Task to carry out. Take the lines from the one containing "Цю споруду відкрили" through the final line below and restate them exactly. Omit the pictures.

[Transcribed page contents]
┄┄┄┄┄┄┄┄┄┄

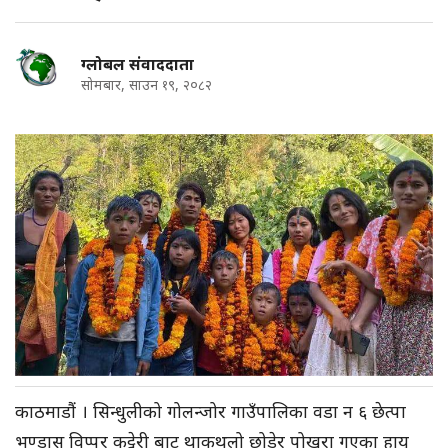
ग्लोबल संवाददाता
सोमबार, साउन १९, २०८२
काठमाडौं
। सिन्धुलीको
गोलन्जोर
गाउँपालिका वडा न ६
छेत्पा
भण्डास
विप्पर
कट्टेरी
बाट
थाकथलो
छोडेर पोखरा गएका हायू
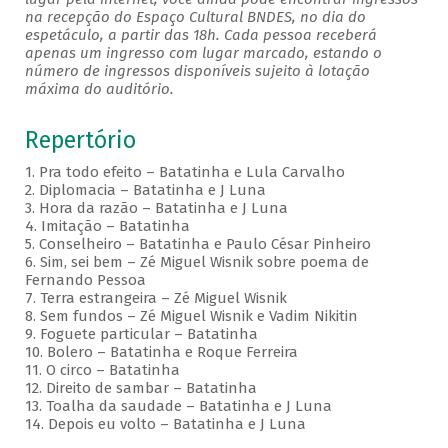
na recepção do Espaço Cultural BNDES, no dia do
espetáculo, a partir das 18h. Cada pessoa receberá
apenas um ingresso com lugar marcado, estando o
número de ingressos disponíveis sujeito à lotação
máxima do auditório.
Repertório
1. Pra todo efeito – Batatinha e Lula Carvalho
2. Diplomacia – Batatinha e J Luna
3. Hora da razão – Batatinha e J Luna
4. Imitação – Batatinha
5. Conselheiro – Batatinha e Paulo César Pinheiro
6. Sim, sei bem – Zé Miguel Wisnik sobre poema de
Fernando Pessoa
7. Terra estrangeira – Zé Miguel Wisnik
8. Sem fundos – Zé Miguel Wisnik e Vadim Nikitin
9. Foguete particular – Batatinha
10. Bolero – Batatinha e Roque Ferreira
11. O circo – Batatinha
12. Direito de sambar – Batatinha
13. Toalha da saudade – Batatinha e J Luna
14. Depois eu volto – Batatinha e J Luna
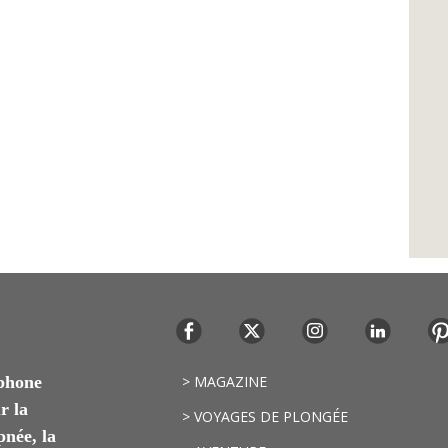
ophone
> MAGAZINE
r la
> VOYAGES DE PLONGÉE
pnée, la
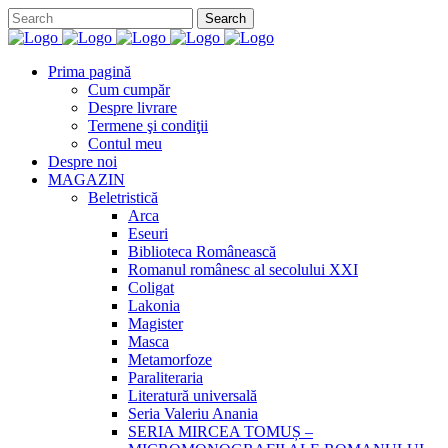
Prima pagină
Cum cumpăr
Despre livrare
Termene şi condiţii
Contul meu
Despre noi
MAGAZIN
Beletristică
Arca
Eseuri
Biblioteca Românească
Romanul românesc al secolului XXI
Coligat
Lakonia
Magister
Masca
Metamorfoze
Paraliteraria
Literatură universală
Seria Valeriu Anania
SERIA MIRCEA TOMUȘ –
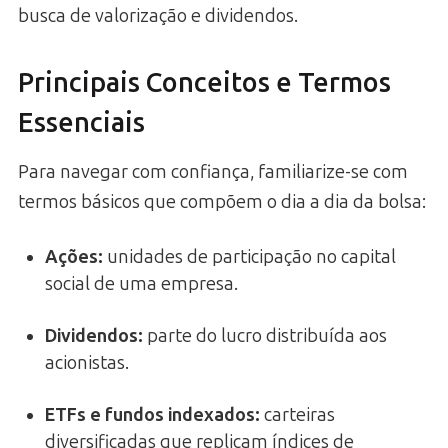
busca de valorização e dividendos.
Principais Conceitos e Termos
Essenciais
Para navegar com confiança, familiarize-se com
termos básicos que compõem o dia a dia da bolsa:
Ações
:
unidades de participação no capital
social de uma empresa.
Dividendos
:
parte do lucro distribuída aos
acionistas.
ETFs e fundos indexados
:
carteiras
diversificadas que replicam índices de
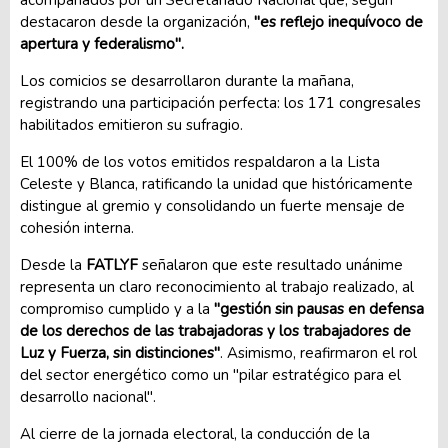
acompañados por un Secretariado Nacional que, según
destacaron desde la organización,
"es reflejo inequívoco de
apertura y federalismo".
Los comicios se desarrollaron durante la mañana,
registrando una participación perfecta: los 171 congresales
habilitados emitieron su sufragio.
El 100% de los votos emitidos respaldaron a la Lista
Celeste y Blanca, ratificando la unidad que históricamente
distingue al gremio y consolidando un fuerte mensaje de
cohesión interna.
Desde la
FATLYF
señalaron que este resultado unánime
representa un claro reconocimiento al trabajo realizado, al
compromiso cumplido y a la
"gestión sin pausas en defensa
de los derechos de las trabajadoras y los trabajadores de
Luz y Fuerza, sin distinciones"
. Asimismo, reafirmaron el rol
del sector energético como un "pilar estratégico para el
desarrollo nacional".
Al cierre de la jornada electoral, la conducción de la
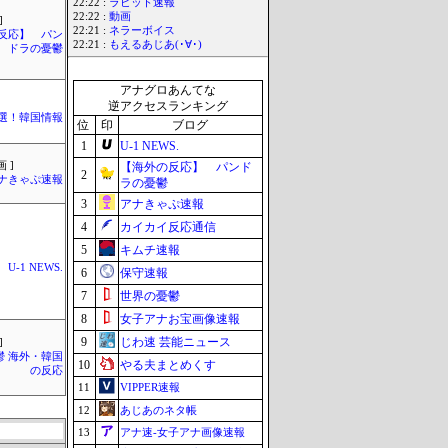
22:22 :
ラビット速報
22:22 :
動画
]
22:21 :
ネラーボイス
反応】 パン
22:21 :
もえるあじあ(･∀･)
ドラの憂鬱
アナグロあんてな
逆アクセスランキング
選！韓国情報
位
印
ブログ
1
U-1 NEWS.
 ]
【海外の反応】 パンド
2
ナきゃぷ速報
ラの憂鬱
3
アナきゃぷ速報
4
カイカイ反応通信
5
キムチ速報
U-1 NEWS.
6
保守速報
7
世界の憂鬱
8
女子アナお宝画像速報
9
じわ速 芸能ニュース
]
鬱 海外・韓国
10
やる夫まとめくす
の反応
11
VIPPER速報
12
あじあのネタ帳
13
アナ速‐女子アナ画像速報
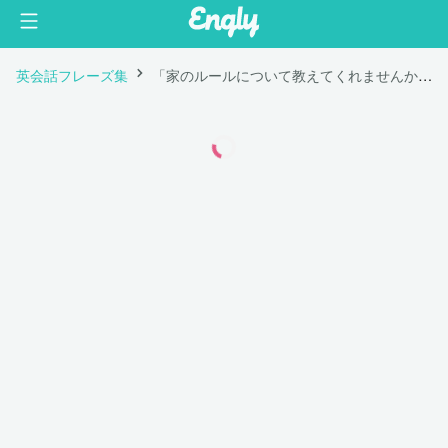
英会話フレーズ集
「家のルールについて教えてくれませんか？」は英語で "Could you tell me about your house rules?"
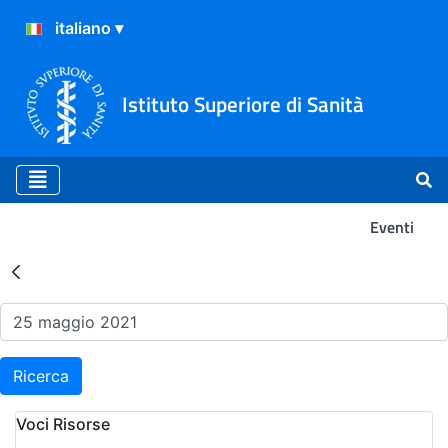
Istituto Superiore di Sanità
Eventi
Risultati della Ricerca - Ev
Ricerca
Voci Risorse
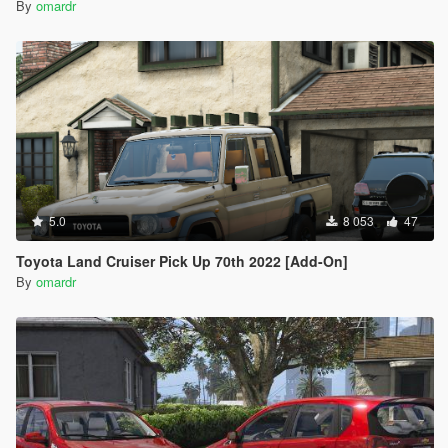
By
omardr
5.0
8 053
47
Toyota Land Cruiser Pick Up 70th 2022 [Add-On]
By
omardr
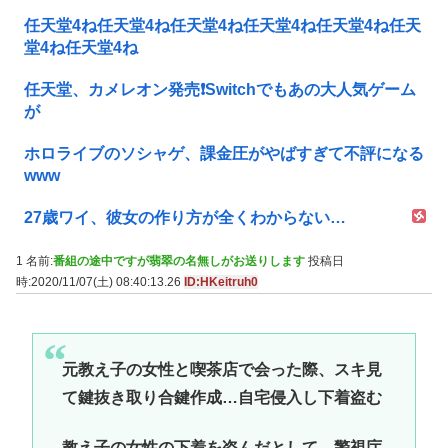
任天堂4ね任天堂4ね任天堂4ね任天堂4ね任天堂4ね任天
堂4ね任天堂4ね
任天堂、カメレオン発売❗Switchでもあの大人気ゲーム
が
ホロライブのソシャゲ、課金圧がやばすぎて不評になる
www
27歳ワイ、彼女の作り方が全くわからない…
1 名前:
番組の途中ですが翡翠の名無しがお送りします
投稿日
時:2020/11/07(土) 08:40:13.26
ID:HKeitruh0
元教え子の女性と喫茶店で会った際、スキ見
て鍵抜き取り合鍵作成…自宅侵入し下着盗む
教え子の女性の下着を盗んだとして、警視庁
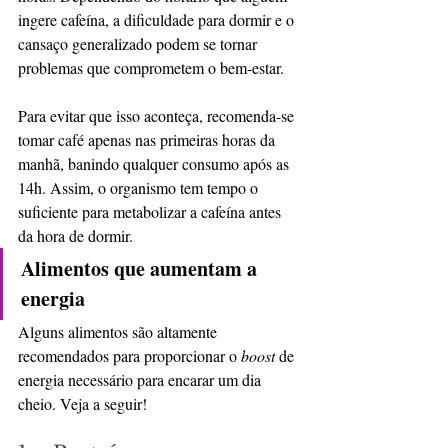
ingere cafeína, a dificuldade para dormir e o 
cansaço generalizado podem se tornar 
problemas que comprometem o bem-estar.
Para evitar que isso aconteça, recomenda-se 
tomar café apenas nas primeiras horas da 
manhã, banindo qualquer consumo após as 
14h. Assim, o organismo tem tempo o 
suficiente para metabolizar a cafeína antes 
da hora de dormir.
Alimentos que aumentam a 
energia
Alguns alimentos são altamente 
recomendados para proporcionar o 
boost
 de 
energia necessário para encarar um dia 
cheio. Veja a seguir!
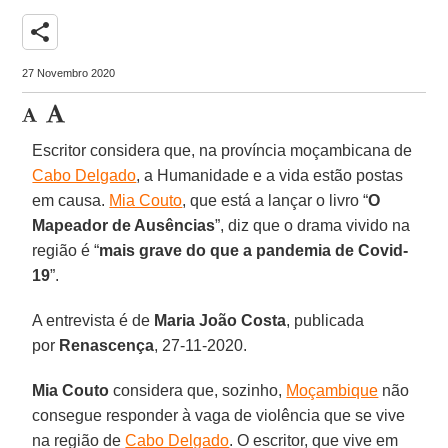
share
27 Novembro 2020
Escritor considera que, na província moçambicana de
Cabo Delgado
, a Humanidade e a vida estão postas
em causa.
Mia Couto
, que está a lançar o livro “
O
Mapeador de Ausências
”, diz que o drama vivido na
região é “
mais grave do que a pandemia de Covid-
19
”.
A entrevista é de
Maria João Costa
, publicada
por
Renascença
, 27-11-2020.
Mia Couto
considera que, sozinho,
Moçambique
não
consegue responder à vaga de violência que se vive
na região de
Cabo Delgado
. O escritor, que vive em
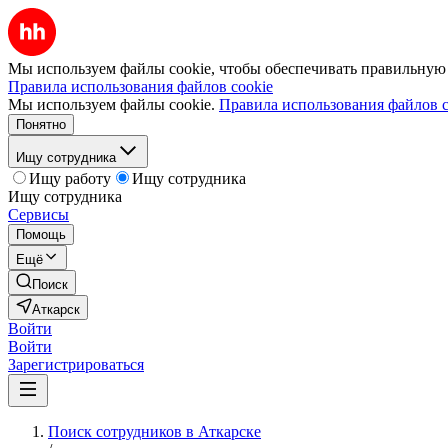
Мы используем файлы cookie, чтобы обеспечивать правильную р
Правила использования файлов cookie
Мы используем файлы cookie.
Правила использования файлов c
Понятно
Ищу сотрудника
Ищу работу
Ищу сотрудника
Ищу сотрудника
Сервисы
Помощь
Ещё
Поиск
Аткарск
Войти
Войти
Зарегистрироваться
Поиск сотрудников в Аткарске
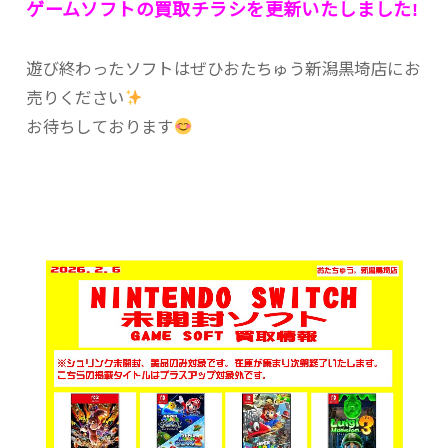
ゲームソフトの買取チラシを更新いたしました!
遊び終わったソフトはぜひおたちゅう新潟黒埼店にお
売りください
お待ちしております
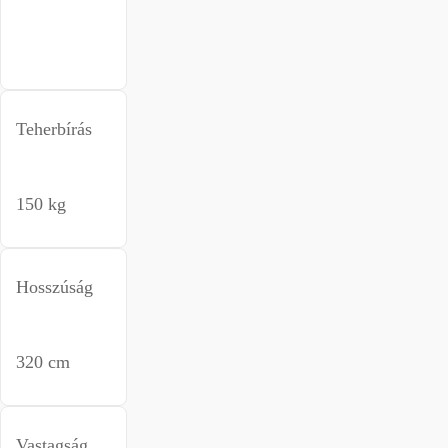
Teherbírás
150 kg
Hosszúság
320 cm
Vastagság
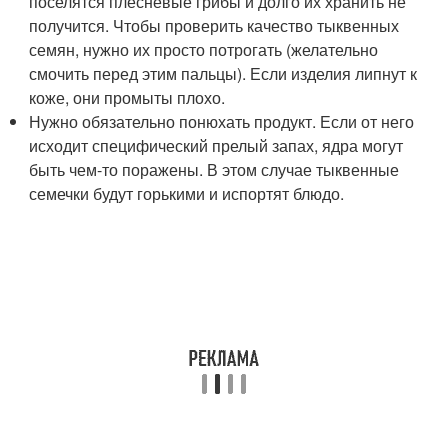
поселятся плесневые грибы и долго их хранить не
получится. Чтобы проверить качество тыквенных
семян, нужно их просто потрогать (желательно
смочить перед этим пальцы). Если изделия липнут к
коже, они промыты плохо.
Нужно обязательно понюхать продукт. Если от него
исходит специфический прелый запах, ядра могут
быть чем-то поражены. В этом случае тыквенные
семечки будут горькими и испортят блюдо.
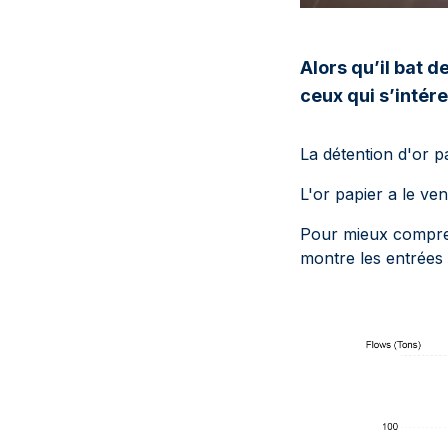
Alors qu’il bat d
ceux qui s’intér
La détention d'or p
L'or papier a le ve
Pour mieux comprend
montre les entrées e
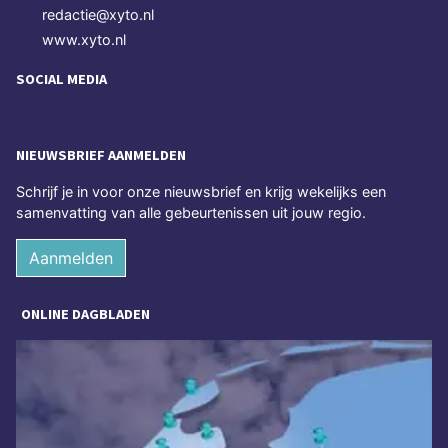
redactie@xyto.nl
www.xyto.nl
SOCIAL MEDIA
NIEUWSBRIEF AANMELDEN
Schrijf je in voor onze nieuwsbrief en krijg wekelijks een
samenvatting van alle gebeurtenissen uit jouw regio.
Aanmelden
ONLINE DAGBLADEN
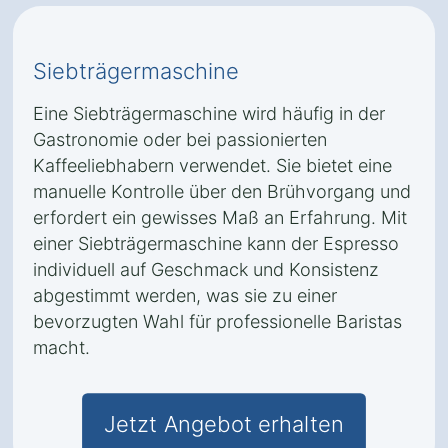
Siebträgermaschine
Eine Siebträgermaschine wird häufig in der
Gastronomie oder bei passionierten
Kaffeeliebhabern verwendet. Sie bietet eine
manuelle Kontrolle über den Brühvorgang und
erfordert ein gewisses Maß an Erfahrung. Mit
einer Siebträgermaschine kann der Espresso
individuell auf Geschmack und Konsistenz
abgestimmt werden, was sie zu einer
bevorzugten Wahl für professionelle Baristas
macht.
Jetzt Angebot erhalten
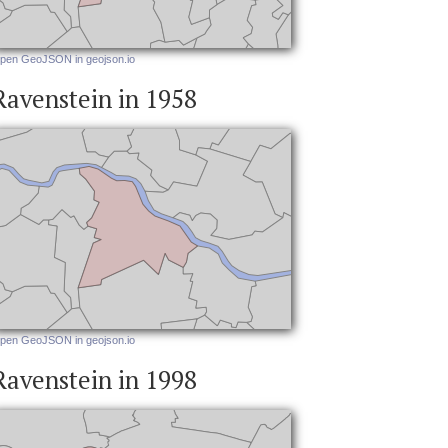
pen GeoJSON in geojson.io
Ravenstein in 1958
pen GeoJSON in geojson.io
Ravenstein in 1998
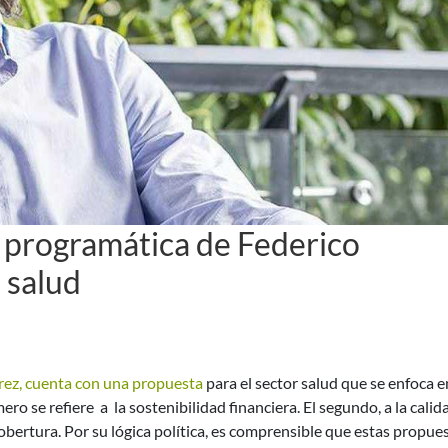
a programática de Federico
 salud
rez, cuenta con una propuesta
para el sector salud que se enfoca 
mero se refiere a la sostenibilidad financiera. El segundo, a la calid
 cobertura. Por su lógica política, es comprensible que estas propue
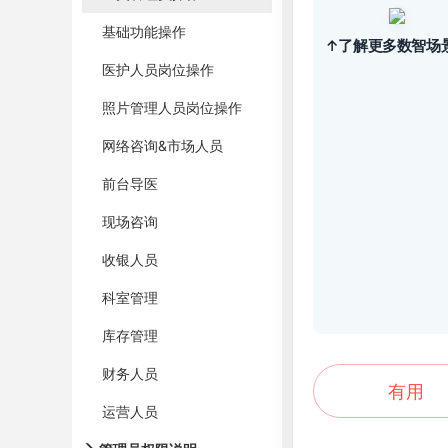
基础功能操作
↑了解更多数智场
医护人员岗位操作
照片管理人员岗位操作
网络咨询&市场人员
前台导医
现场咨询
收银人员
科室管理
库存管理
财务人员
有用
运营人员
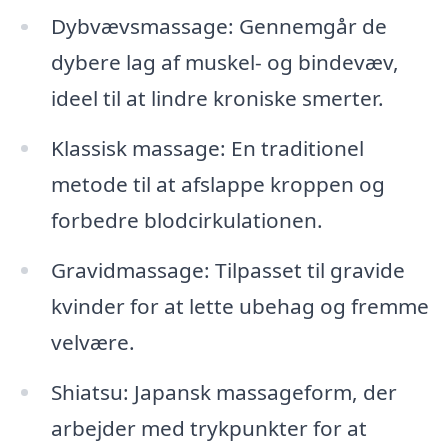
Dybvævsmassage: Gennemgår de
dybere lag af muskel- og bindevæv,
ideel til at lindre kroniske smerter.
Klassisk massage: En traditionel
metode til at afslappe kroppen og
forbedre blodcirkulationen.
Gravidmassage: Tilpasset til gravide
kvinder for at lette ubehag og fremme
velvære.
Shiatsu: Japansk massageform, der
arbejder med trykpunkter for at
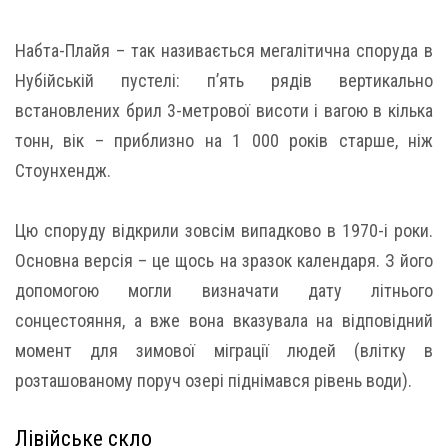
Набта-Плайя – так називається мегалітична споруда в
Нубійській пустелі: п’ять рядів вертикально
встановлених брил 3-метрової висоти і вагою в кілька
тонн, вік – приблизно на 1 000 років старше, ніж
Стоунхендж.
Цю споруду відкрили зовсім випадково в 1970-і роки.
Основна версія – це щось на зразок календаря. З його
допомогою могли визначати дату літнього
сонцестояння, а вже вона вказувала на відповідний
момент для зимової міграції людей (влітку в
розташованому поруч озері піднімався рівень води).
Лівійське скло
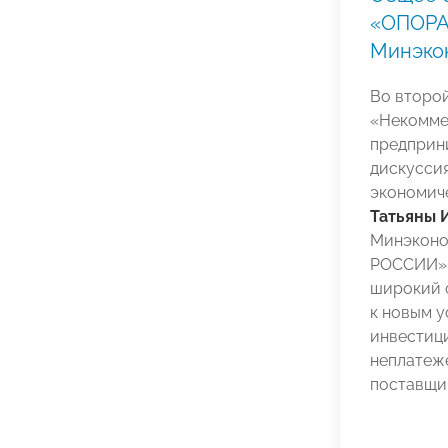
«ОПОРА»
Минэко
Во второй
«Некомме
предприн
дискуссия
экономич
Татьяны
Минэконо
РОССИИ» 
широкий с
к новым у
инвестиц
неплатеже
поставщик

┄┄┄┄┄┄┄┄┄┄

Reply to the task.
Цю споруду відкрили зовсім випадково в 1970-і роки.
Основна версія – це щось на зразок календаря. З його
допомогою могли визначати дату літнього
сонцестояння, а вже вона вказувала на відповідний
момент для зимової міграції людей (влітку в
розташованому поруч озері піднімався рівень води).
Лівійське скло
«ОПОРА»
Минэко
Во второй
«Некомме
предприн
дискуссия
экономич
Татьяны
Минэконо
РОССИИ» 
широкий с
к новым у
инвестиц
неплатеже
поставщик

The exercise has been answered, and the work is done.